Winter weather causes veg shortages

Snow in Italy has combined with a wet 2018 in Britain to create shortages on some veg and leafy salad crops

Cauliflowers, leeks, kale and other winter veg are in short supply after heavy rainfall in late autumn ended the British growing season ahead of schedule.

Meanwhile, snow and frost in Italy is hampering European imports of fresh produce, especially leafy vegetables like herbs, spinach and chard, combining with a tough British growing season to create some short-term shortages.

It comes ahead of the annual so-called ‘hungry gap’, used to describe the early spring period around March, after British winter crops finish and ahead of the new spring volumes, and which made headlines this week after a Tory MP incorrectly stated that March would be the best time to leave the EU from a self-sufficiency perspective.

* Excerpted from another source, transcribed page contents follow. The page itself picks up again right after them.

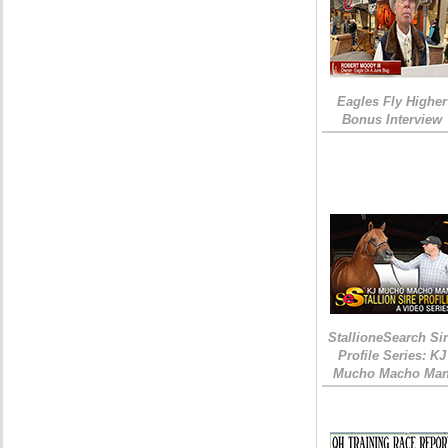
Eagles Fly Higher
Bonus Interview
StallioneSearch Si
Profile Series: KJ
Mucho Macho Ma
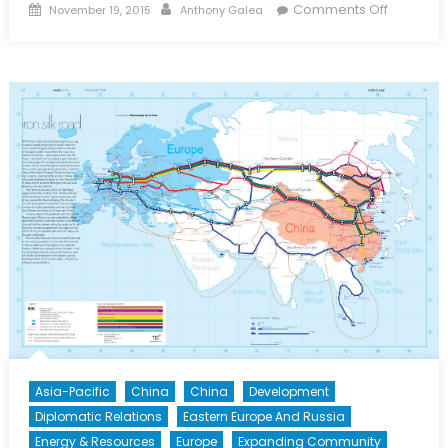
Posted
Author
on
Comments Off
November 19, 2015
Anthony Galea
on
Japan,
Agricultu
and
the
TPP
Asia-Pacific
China
China
Development
Diplomatic Relations
Eastern Europe And Russia
Energy & Resources
Europe
Expanding Community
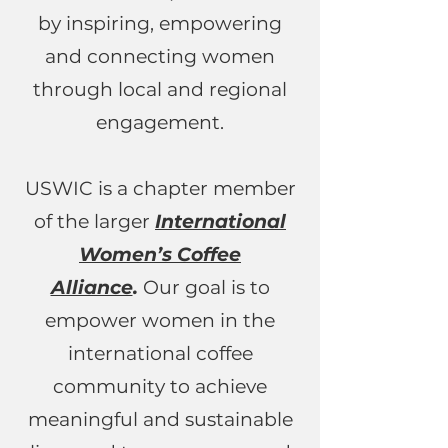
by inspiring, empowering
and connecting women
through local and regional
engagement.
USWIC is a chapter member
of the larger
International
Women’s Coffee
Alliance
.
Our goal is to
empower women in the
international coffee
community to achieve
meaningful and sustainable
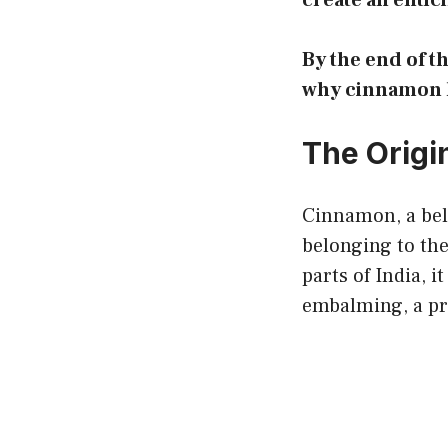
create an entici
By the end of t
why cinnamon he
The Origi
Cinnamon, a belo
belonging to th
parts of India, i
embalming, a p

Crop forecaster for organic veg box company Riverford, Hannah Croft, said: “The hungry gap is worse than usual because Europe has had a worse winter than we’d expect, and we’re not going to overlap nicely like we usually do.”

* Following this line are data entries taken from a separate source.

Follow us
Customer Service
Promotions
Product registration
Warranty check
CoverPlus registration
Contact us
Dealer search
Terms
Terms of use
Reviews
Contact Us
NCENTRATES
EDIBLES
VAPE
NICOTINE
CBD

Among Riverford’s farms and growers, the worst-hit crops are leeks, followed by kale, cauliflowers and purple sprouting broccoli, said Croft, adding that the latter two are likely to recover in the next two weeks. Herbs have been completely withdrawn due to weather issues in Italy. Leafy salad crops in the south of the country have also been affected by frost and heavy snow, with one salad supplier, JW European, tweeting that it has been a “tricky week for farming out in Southern Italy.”

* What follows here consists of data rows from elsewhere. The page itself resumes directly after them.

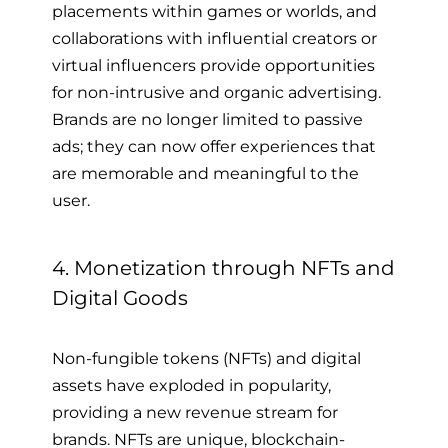
placements within games or worlds, and
collaborations with influential creators or
virtual influencers provide opportunities
for non-intrusive and organic advertising.
Brands are no longer limited to passive
ads; they can now offer experiences that
are memorable and meaningful to the
user.
4. Monetization through NFTs and
Digital Goods
Non-fungible tokens (NFTs) and digital
assets have exploded in popularity,
providing a new revenue stream for
brands. NFTs are unique, blockchain-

Winter veg has been affected by heavy rainfall

Croft said: “At this time of year we get herbs from Italy, and they’ve had some very severe snow storms. Europe has much more severe winters, so supply does drop in and out. We won’t have UK-grown herbs until April.”

As well as the drought in summer 2018, there was around 50 inches of rain in total for the year recorded for south Devon, compared to an average of 40. “We had a wet spring, then a drought, then an incredibly wet autumn,” said Croft. “We had 18 inches of rain in November and December alone, which meant all the crops we planted were just sitting in water with nowhere to go.”

Accounting for crop losses due to 2018’s extreme weather, Riverford lost around 70 per cent of its swede crop, while some growers in Italy have lost the majority of Calabrese and Swiss chard crops.

“I’m positive and I think cauliflowers and purple sprouting broccoli will recover and actually be a very good quality. The plants are looking healthy and should be available again within two weeks,” Croft added.

While the shortages on field veg are causing problems, British-grown crops that are grown under cover on in polytunnels, such as salad packs and bitter leaves, are still available and in season.